Stegastes planifrons (threespot damselfish) is a damselfish from the Western Atlantic. It occasionally makes its way into the aquarium trade.

==Description==
The adult threespot damselfish is a brownish-grey, bony fish with a dusky yellow sheen and a large black spot at the base of the pectoral fins. It grows to 13 cm in length. The large dorsal fin has 12 spines and 15-17 soft rays. The anal fin has two spines and 13-14 soft rays. Neither the pectoral nor pelvic fins have spines.

Juveniles are a much brighter yellow. They have a few tiny blue spots on the head and upper body, including one on the upper iris. They have three distinctive black spots, one at the junction between the dorsal fin spines and the soft rays, one dorsally on the caudal peduncle, and a third smaller one just above the base of the pectoral fins. These tend to have a faint blue rim, and the pectoral spot is absent in very young juveniles, becoming more prominent as the juvenile grows.

==Distribution and habitat==
The threespot damselfish is found down to about 30 m in the western Atlantic Ocean. Its range extends from Florida through the Caribbean Sea to the Bahamas. It is a demersal fish, and its favoured habitats are inshore and offshore coral reefs.
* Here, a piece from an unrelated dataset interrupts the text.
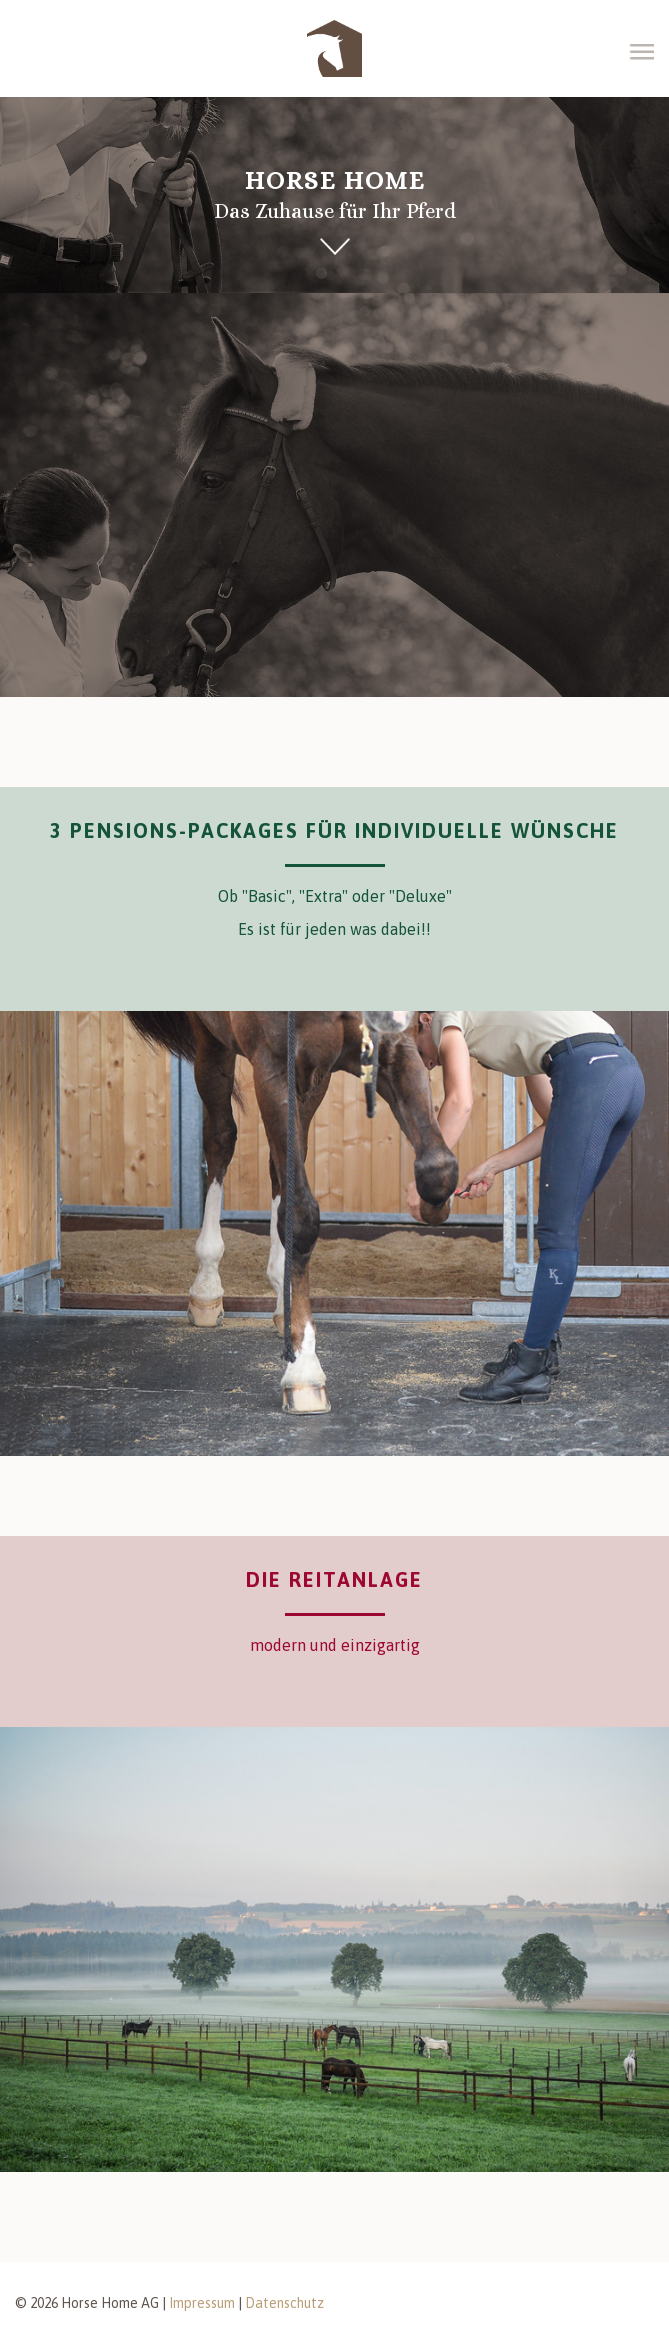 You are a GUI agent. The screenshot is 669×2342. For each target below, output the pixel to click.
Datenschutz (284, 2303)
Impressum (202, 2303)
It is often found among staghorn coral and at night may be found in caves.

==Biology==
Threespot damselfish feed mainly on seaweed, but also eat copepods, gastropod molluscs and their eggs, hydroids, marine worms, and sponges.

Adults vigorously maintain large territories, chasing away and nipping intruders, including humans. A male and female will form a breeding pair. The female lays eggs which stick to objects on the seabed, and the male guards these and oxygenates them by fanning them with its fins.